Groupes et marques

Dossier : Automobile, les nouveaux horizonsMagazine N°663 Mars 2011
Par Claude SATINET (64)

REPÈRES
Si plus de 300 mar­ques d’au­to­mo­biles ont vu le jour en Europe, on en compte aujour­d’hui moins d’une trentaine sig­ni­fica­tive­ment con­nue. Vingt-deux d’en­tre elles appar­ti­en­nent à des groupes qui représen­tent la qua­si-total­ité de la pro­duc­tion ” européenne “. Une con­cen­tra­tion qui s’ex­plique autant par des impérat­ifs indus­triels que des impérat­ifs com­mer­ci­aux : com­mu­ni­quer sur la mar­que et offrir un réseau de dis­tri­b­u­tion dense.

500 mil­lions de véhicules, c’est plus d’un mil­liard de per­son­nes en con­tact réguli­er avec l’automobile

La dimen­sion indus­trielle du secteur auto­mo­bile — nom­bre d’emplois et poids économique — ne doit pas occul­ter l’im­por­tance des clients. Car 500 mil­lions de véhicules roulants, c’est plus d’un mil­liard de per­son­nes en con­tact réguli­er avec l’au­to­mo­bile, sans compter ceux qui souhait­eraient être acheteur mais n’en ont pas (encore ?) la possibilité.

Leurs choix sont guidés par les élé­ments dont elles dis­posent : cer­tains sont matériels, d’autres le sont moins, cer­tains sont objec­tifs, d’autres sont plus subjectifs.

Parc roulant

Le pre­mier élé­ment matériel de con­tact d’un con­struc­teur avec l’ensem­ble du pub­lic est con­sti­tué par son parc roulant : à con­di­tion de facile­ment associ­er un véhicule à un con­struc­teur.
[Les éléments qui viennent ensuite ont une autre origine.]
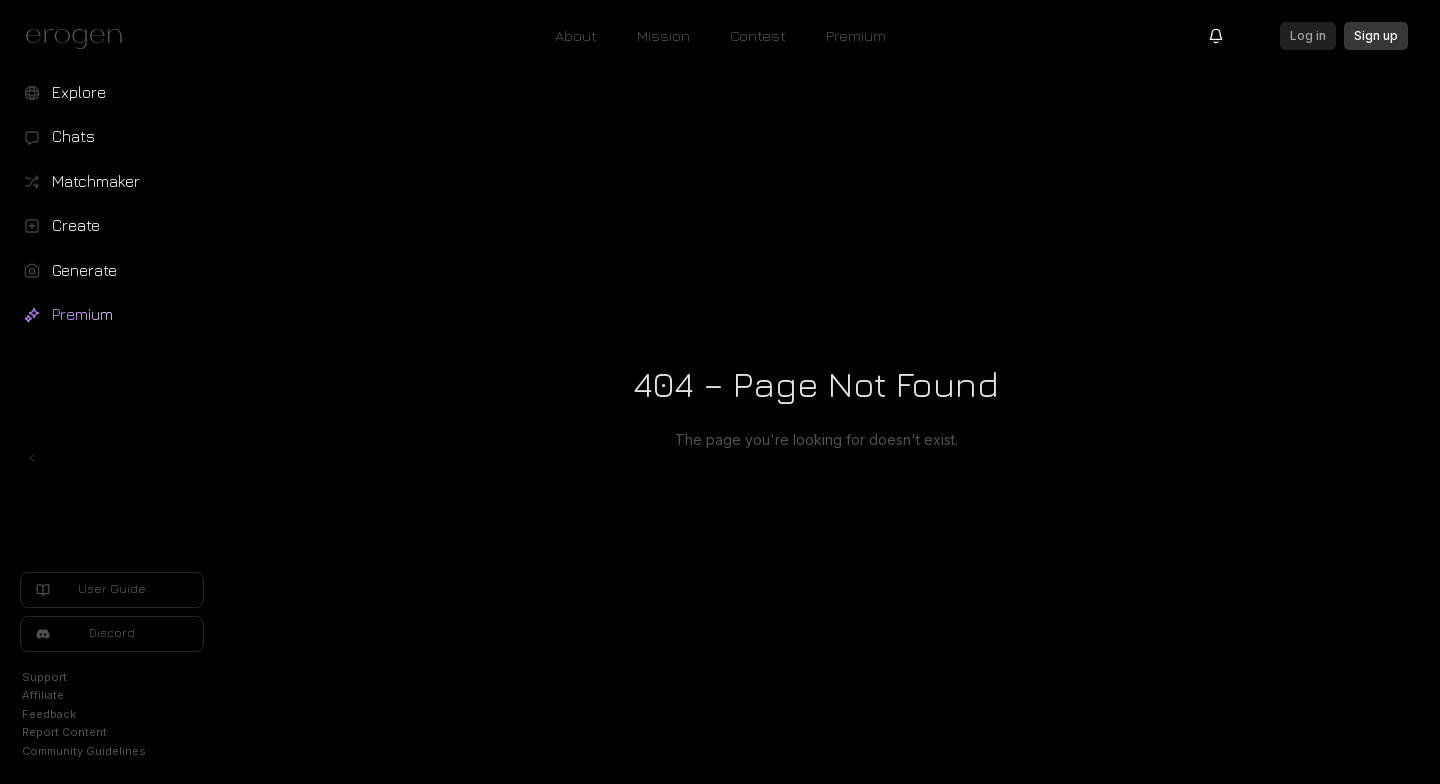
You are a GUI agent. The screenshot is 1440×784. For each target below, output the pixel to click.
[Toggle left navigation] (32, 458)
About (576, 35)
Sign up (1376, 35)
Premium (856, 35)
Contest (758, 35)
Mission (663, 35)
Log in (1308, 35)
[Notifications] (1216, 36)
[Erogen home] (79, 38)
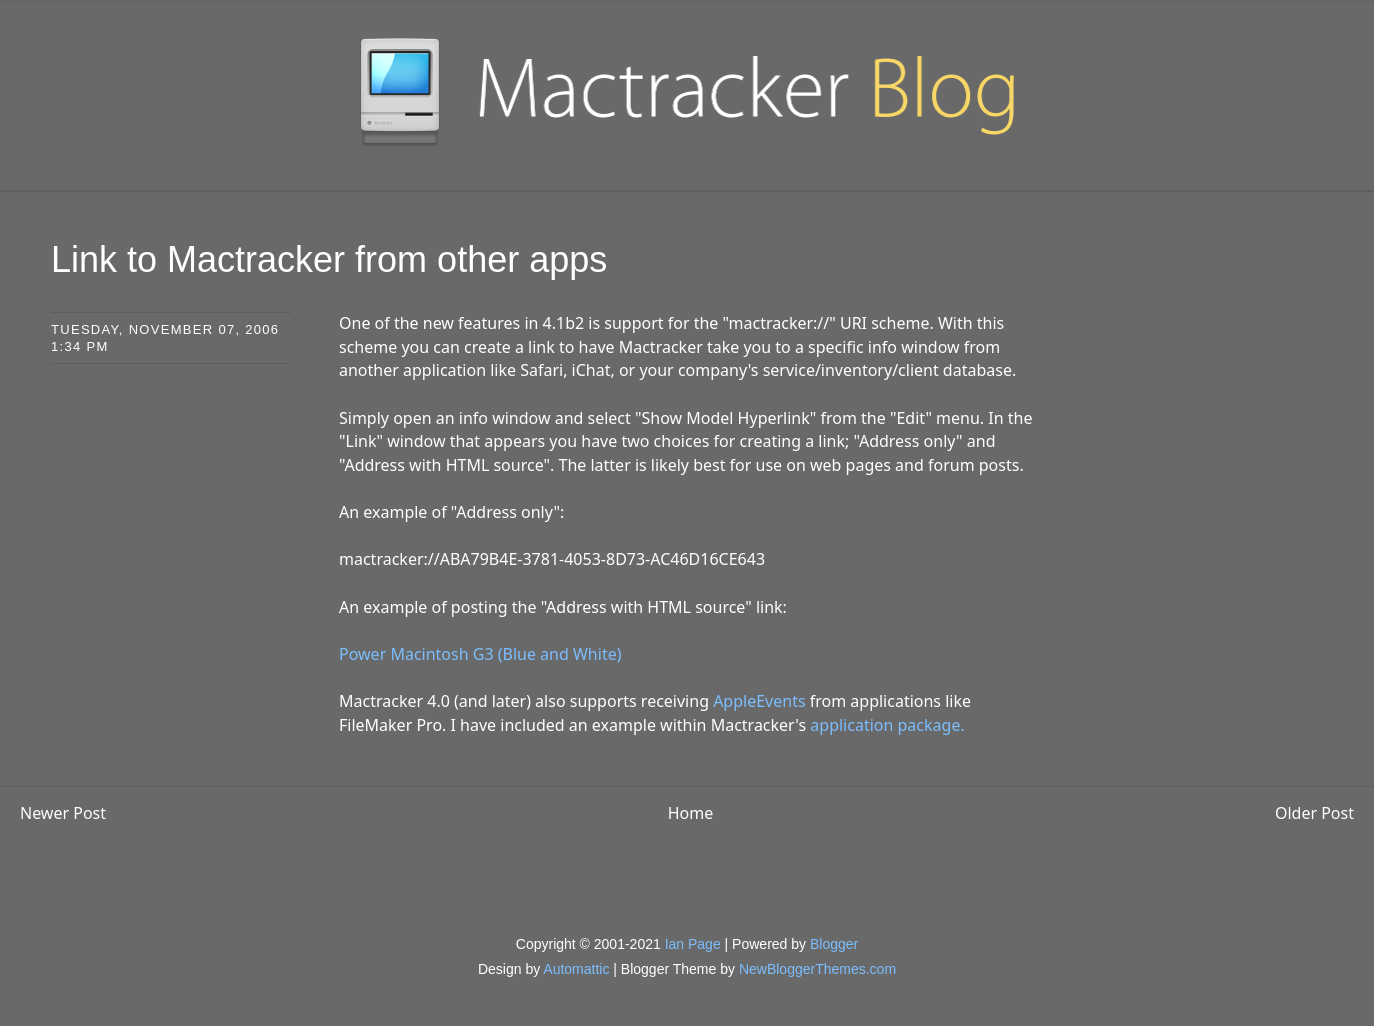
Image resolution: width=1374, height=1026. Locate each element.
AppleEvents (759, 701)
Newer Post (63, 813)
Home (691, 813)
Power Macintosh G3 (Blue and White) (480, 654)
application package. (887, 725)
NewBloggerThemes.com (817, 969)
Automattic (576, 969)
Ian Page (693, 944)
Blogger (834, 944)
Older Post (1314, 813)
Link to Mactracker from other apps (329, 259)
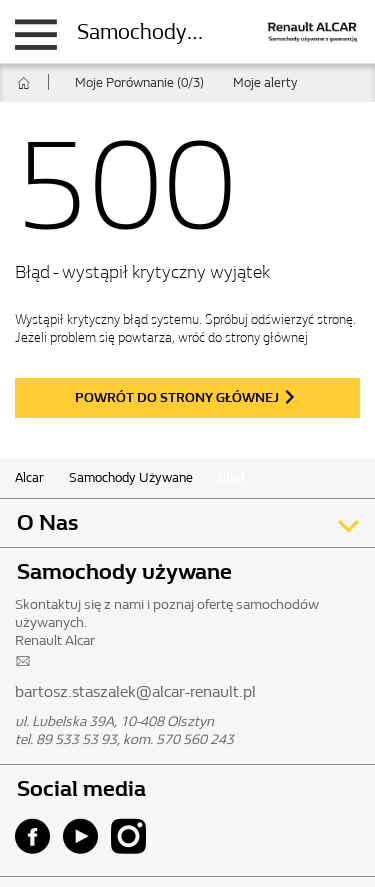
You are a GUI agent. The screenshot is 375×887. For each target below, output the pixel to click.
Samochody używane (176, 32)
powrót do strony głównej (177, 397)
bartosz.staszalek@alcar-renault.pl (135, 691)
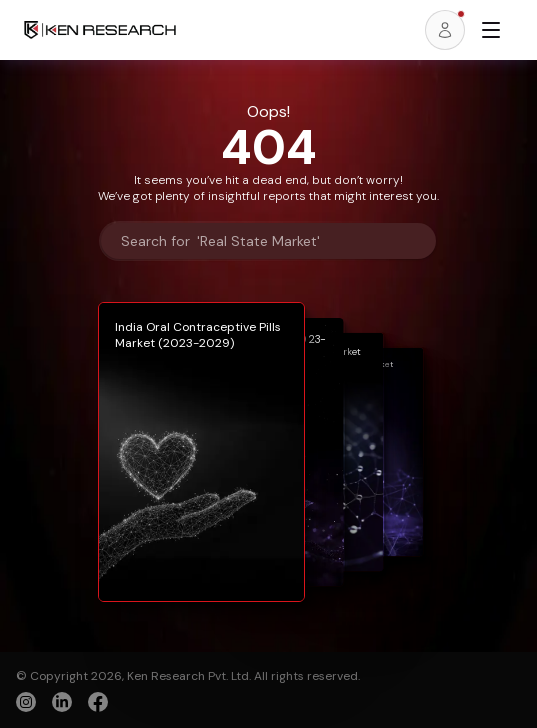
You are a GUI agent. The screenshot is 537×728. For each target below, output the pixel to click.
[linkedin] (62, 702)
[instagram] (26, 702)
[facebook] (98, 704)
On est aidé en cela par l’habi­tude qu’ont, depuis longtemps, les con­struc­teurs d’indi­quer sur leurs pro­duits un nom ou un logo ; mais l’at­tri­bu­tion est loin d’être par­faite notam­ment pour les logos.

Chaque con­struc­teur con­sid­ère que son nom et son logo sont bien con­nus de tous, cer­tains n’hési­tent pas à en chang­er sans se préoc­cu­per de la continuité.

Attributs clés

Approches opposées
En matière de mar­ques et logos, on peut observ­er une grande dif­férence entre Peu­geot qui fait évoluer par étapes suc­ces­sives soignées et pru­dentes le graphisme de son lion et Gen­er­al Motors qui, bru­tale­ment, rem­place Dae­woo par Chevro­let aban­don­nant le parc roulant Dae­woo comme support

À ce parc roulant cha­cun va attribuer, plus ou moins con­sciem­ment, un cer­tain nom­bre de car­ac­téris­tiques. La pre­mière est la den­sité rel­a­tive dans la région du monde con­cernée qui sera pour beau­coup la seule indi­ca­tion sur la taille du con­struc­teur. L’ap­pré­ci­a­tion dépen­dra beau­coup de la zone con­cernée. Ensuite, le nom­bre de mod­èles en cir­cu­la­tion reflétera la richesse de l’of­fre. Quant à la qual­ité, le prin­ci­pal fac­teur d’ap­pré­ci­a­tion sera l’é­tat appar­ent de ces véhicules (et éventuelle­ment le nom­bre de véhicules en panne) : il est sou­vent éloigné des indi­ca­teurs mesurés en sor­tie d’u­sine qui ser­vent de guide à nom­bre de direc­tions Qualité.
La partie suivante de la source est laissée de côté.